Dabeen Lee (이다빈), On a generalization of the Chvátal-Gomory closure

Integer programming is the problem of optimizing a linear function over the set of integer solutions satisfying a system of inequalities. The most successful technique in practice is the so-called “cutting-plane” algorithm in combination with branch-and-bound enumeration. Cutting-planes for an integer linear program are linear inequalities that are valid for all integer feasible solutions but cut off intermediate fractional solutions.

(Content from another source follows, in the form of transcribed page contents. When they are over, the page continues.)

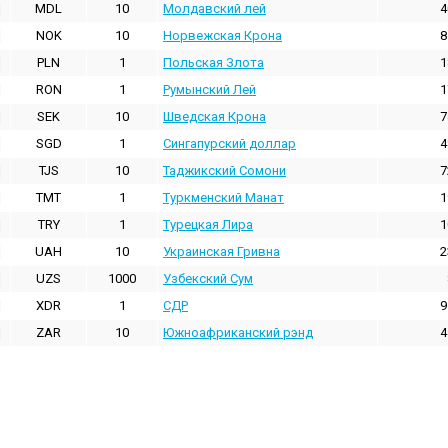
MDL
10
Молдавский лей
4
NOK
10
Норвежская Крона
8
PLN
1
Польская Злота
1
RON
1
Румынский Лей
1
SEK
10
Шведская Крона
7
SGD
1
Сингапурский доллар
4
TJS
10
Таджикский Сомони
7
TMT
1
Туркменский Манат
1
TRY
1
Турецкая Лира
1
UAH
10
Украинская Гривна
2
UZS
1000
Узбекский Сум
XDR
1
СДР
9
ZAR
10
Южноафриканский рэнд
4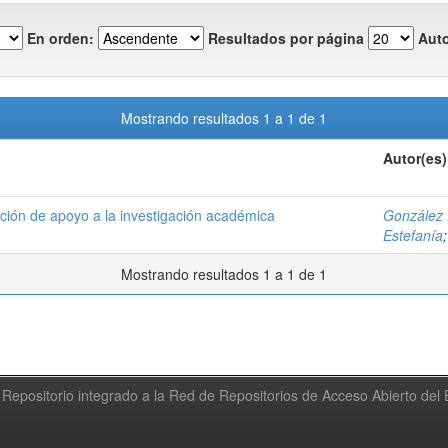
En orden:
Resultados por página
Auto
Mostrando resultados 1 a 1 de 1
Autor(es)
tución de apoyo a la investigación académica
González 
Estefanía
Mostrando resultados 1 a 1 de 1
Repositorio integrado a la Red de Repositorios de Acceso Abierto de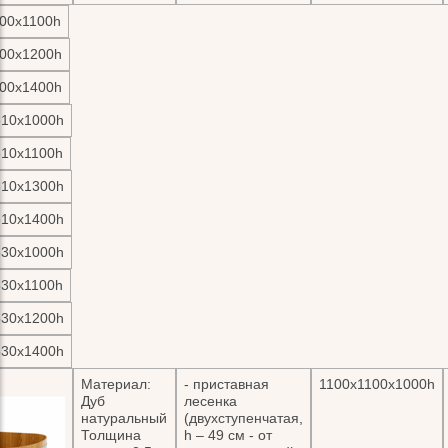
00х1100h
00х1200h
00х1400h
310х1000h
310х1100h
310х1300h
310х1400h
530х1000h
530х1100h
530х1200h
530х1400h
Материал:
- приставная
1100х1100х1000h
Дуб
лесенка
натуральный
(двухступенчатая,
Толщина
h – 49 см - от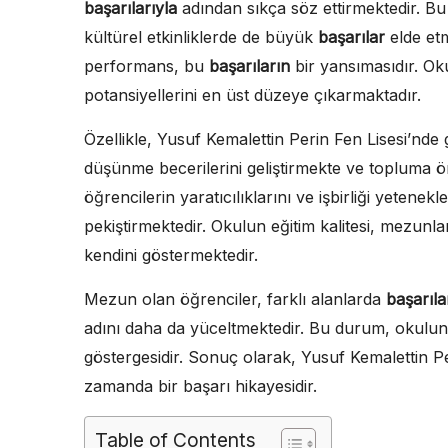
başarılarıyla
adından sıkça söz ettirmektedir. Bu
kültürel etkinliklerde de büyük
başarılar
elde etm
performans, bu
başarıların
bir yansımasıdır. Oku
potansiyellerini en üst düzeye çıkarmaktadır.
Özellikle, Yusuf Kemalettin Perin Fen Lisesi’nde ge
düşünme becerilerini geliştirmekte ve topluma ö
öğrencilerin yaratıcılıklarını ve işbirliği yetene
pekiştirmektedir. Okulun eğitim kalitesi, mezunları
kendini göstermektedir.
Mezun olan öğrenciler, farklı alanlarda
başarıla
adını daha da yüceltmektedir. Bu durum, okulun eğ
göstergesidir. Sonuç olarak, Yusuf Kemalettin Per
zamanda bir başarı hikayesidir.
Table of Contents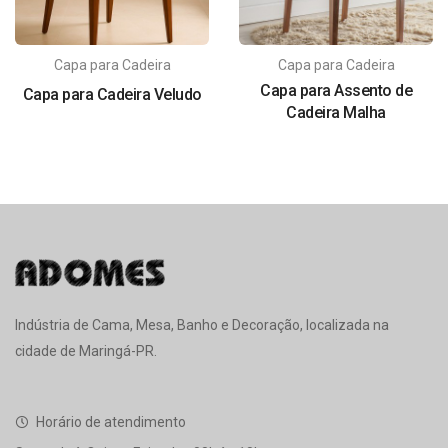
Capa para Cadeira
Capa para Cadeira
Capa para Assento de
Capa para Cadeira Veludo
Cadeira Malha
Indústria de Cama, Mesa, Banho e Decoração, localizada na
cidade de Maringá-PR.
Horário de atendimento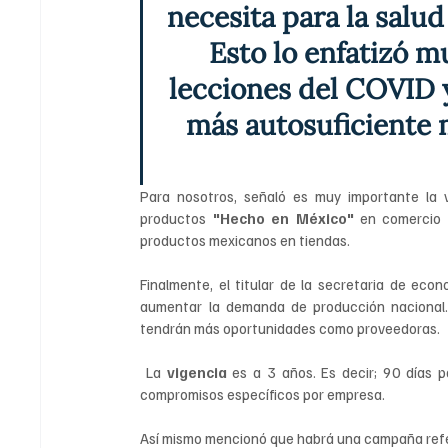
necesita para la salud
Esto lo enfatizó m
lecciones del COVID 
más autosuficiente m
Para nosotros, señaló es muy importante la v
productos 
"Hecho en México" 
en comercio e
productos mexicanos en tiendas.
Finalmente, el titular de la secretaria de eco
aumentar la demanda de producción nacional
tendrán más oportunidades como proveedoras.
 La 
vigencia
 es a 3 años. Es decir; 90 días p
compromisos específicos por empresa.
Así mismo mencionó que habrá una campaña refe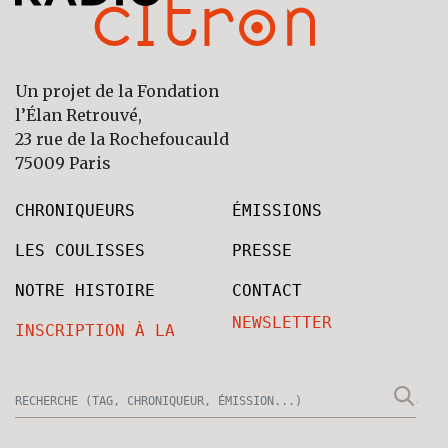
Un projet de la Fondation
l’Élan Retrouvé,
23 rue de la Rochefoucauld
75009 Paris
CHRONIQUEURS
ÉMISSIONS
LES COULISSES
PRESSE
NOTRE HISTOIRE
CONTACT
NEWSLETTER
INSCRIPTION À LA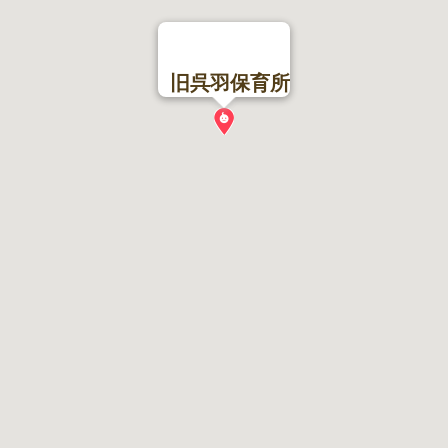
旧呉羽保育所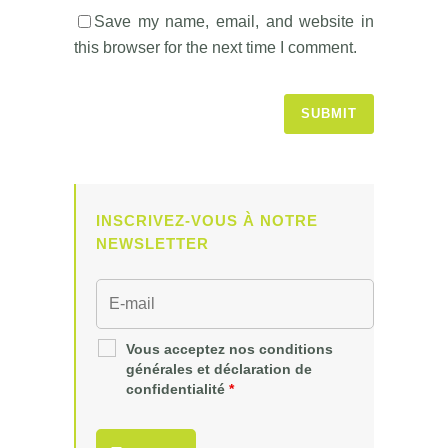
Save my name, email, and website in
this browser for the next time I comment.
INSCRIVEZ-VOUS À NOTRE
NEWSLETTER
Vous acceptez nos conditions
générales et déclaration de
confidentialité
*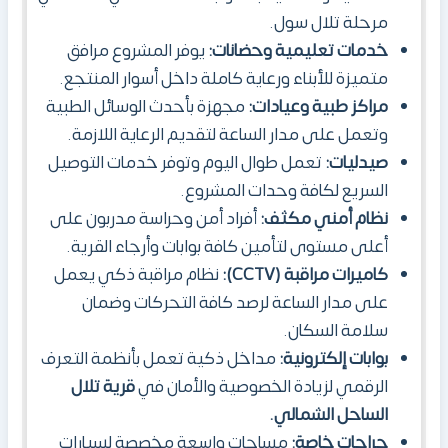
مرحلة تلال سول.
خدمات تعليمية وحضانات:
يوفر المشروع مرافق
متميزة للأبناء ورعاية كاملة داخل أسوار المنتجع.
مراكز طبية وعيادات:
مجهزة بأحدث الوسائل الطبية
وتعمل على مدار الساعة لتقديم الرعاية اللازمة.
صيدليات:
تعمل طوال اليوم وتوفر خدمات التوصيل
السريع لكافة وحدات المشروع.
نظام أمني مكثف:
أفراد أمن وحراسة مدربون على
أعلى مستوى لتأمين كافة بوابات وأرجاء القرية.
كاميرات مراقبة (CCTV):
نظام مراقبة ذكي يعمل
على مدار الساعة لرصد كافة التحركات وضمان
سلامة السكان.
بوابات إلكترونية:
مداخل ذكية تعمل بأنظمة التعرف
الرقمي لزيادة الخصوصية والأمان في
قرية تلال
الساحل الشمالي.
جراجات خاصة:
مساحات واسعة مخصصة لسيارات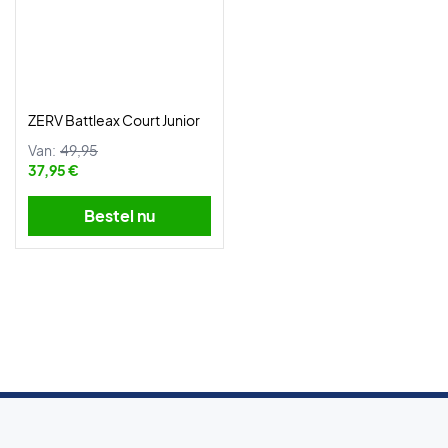
ZERV Battleax Court Junior
Van:
49,95
37,95 €
Bestel nu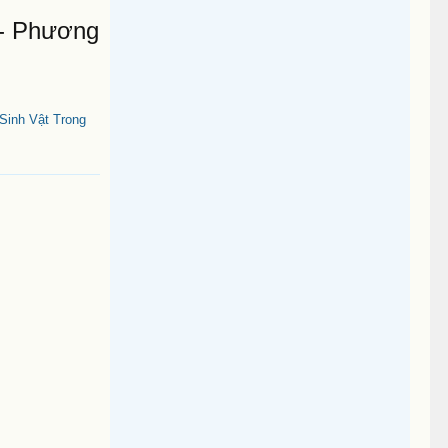
 - Phương
Sinh Vật Trong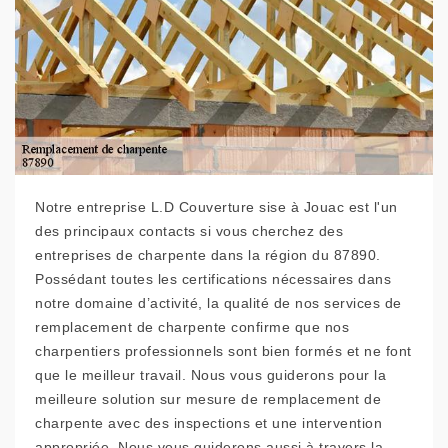
Notre entreprise L.D Couverture sise à Jouac est l'un
des principaux contacts si vous cherchez des
entreprises de charpente dans la région du 87890.
Possédant toutes les certifications nécessaires dans
notre domaine d’activité, la qualité de nos services de
remplacement de charpente confirme que nos
charpentiers professionnels sont bien formés et ne font
que le meilleur travail. Nous vous guiderons pour la
meilleure solution sur mesure de remplacement de
charpente avec des inspections et une intervention
appropriée. Nous vous guiderons aussi à travers la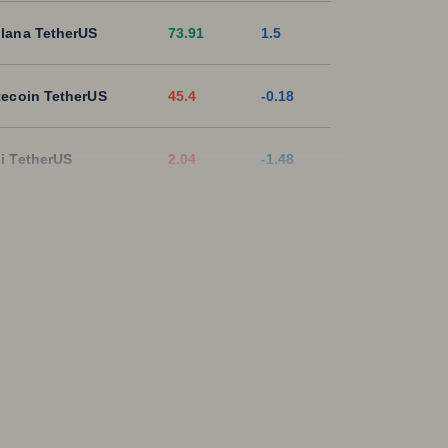
lana TetherUS
73.91
1.5
tecoin TetherUS
45.4
-0.18
i TetherUS
2.04
-1.48
pple TetherUS
1.0247
-1.17
D Coin TetherUS
1.0006
-0.02
SDT
1.0003
0
ON TetherUS
0.3272
0.09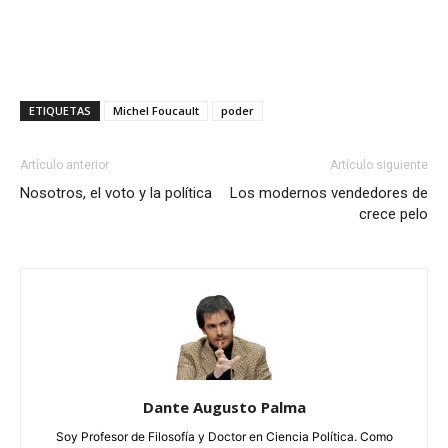
ETIQUETAS
Michel Foucault
poder
Artículo anterior
Artículo siguiente
Nosotros, el voto y la política
Los modernos vendedores de
crece pelo
Dante Augusto Palma
Soy Profesor de Filosofía y Doctor en Ciencia Política. Como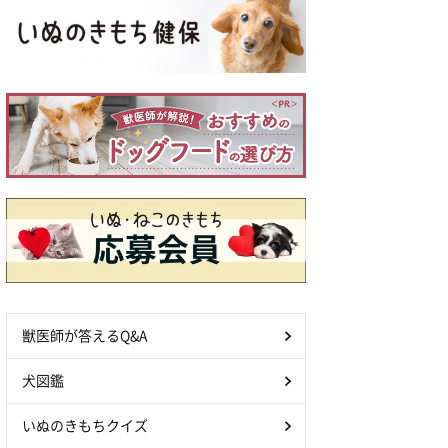
獣医師が答えるQ&A
犬図鑑
いぬのきもちクイズ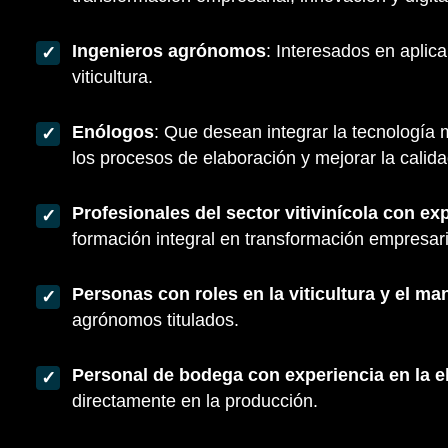
Ingenieros agrónomos
: Interesados en aplica
viticultura.
Enólogos
: Que desean integrar la tecnología 
los procesos de elaboración y mejorar la calidad
Profesionales del sector vitivinícola con ex
formación integral en transformación empresarial
Personas con roles en la viticultura y el ma
agrónomos titulados.
Personal de bodega con experiencia en la e
directamente en la producción.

The Chvátal-Gomory cuts, introduced by Gomory in 1958 and further studied by Chvátal in 1973 in relation to their applications in combinatorial optimization, are the first class of general-purpose cutting-planes in the literature. The split cuts, whose name was coined by Cook, Kannan, and Schrijver in 1980, are another class of important cutting-planes in modern integer programming. Although there are infinitely many cuts in each class, it is known that only finitely many of them are nonredundant, which is related to designing a finite-convergent cutting-plane algorithm. In this talk, we introduce a new class of cutting-planes that generalizes the Chvátal-Gomory cuts and generalizes a special case of the split cuts. As the two classic classes of cutting-planes, we show that only a finite number of cuts can be redundant.

This talk is based on a joint work with Sanjeeb Dash and Oktay Günlük.